Element of Fun/Positive Environment: Like our Junior High service this week, we played a game of Balderdash as an up front game.  But for Senior High we tried to incorporate the Poll Everywhere experience into it.  The first five students to text their names into us were our five contestants.  And then we attempted to use Poll Everywhere to allow them to submit their made up definitions.  Unfortunately, as mentioned earlier, about halfway into the game, we got 504 access errors from Poll Everywhere, both on the web interface and on our cell phones.  But if everything always worked exactly right, it wouldn’t be youth ministry would it?

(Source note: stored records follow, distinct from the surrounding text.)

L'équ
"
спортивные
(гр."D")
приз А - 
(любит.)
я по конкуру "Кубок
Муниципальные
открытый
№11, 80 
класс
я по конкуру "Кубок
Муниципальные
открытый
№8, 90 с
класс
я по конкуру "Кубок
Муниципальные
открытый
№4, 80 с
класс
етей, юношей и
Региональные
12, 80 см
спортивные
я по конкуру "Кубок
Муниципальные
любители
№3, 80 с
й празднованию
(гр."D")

Worship Set: From the Inside Out, Hosanna (Brook Fraser’s version)

Favorite Moment: I’m really loving the connection that this series creates between my students and me.  There is something about being honest about the questions they have that really brings us together.  My one regret is that I don’t have time to deal with every question that comes in.  For example, there was a question that came in on our comment line while I was teaching that asked if Adam and Eve made it to heaven.  I would have loved to talk about the grace that God extended to them, and the significance of the clothes of skin God provided them, but we just didn’t have time.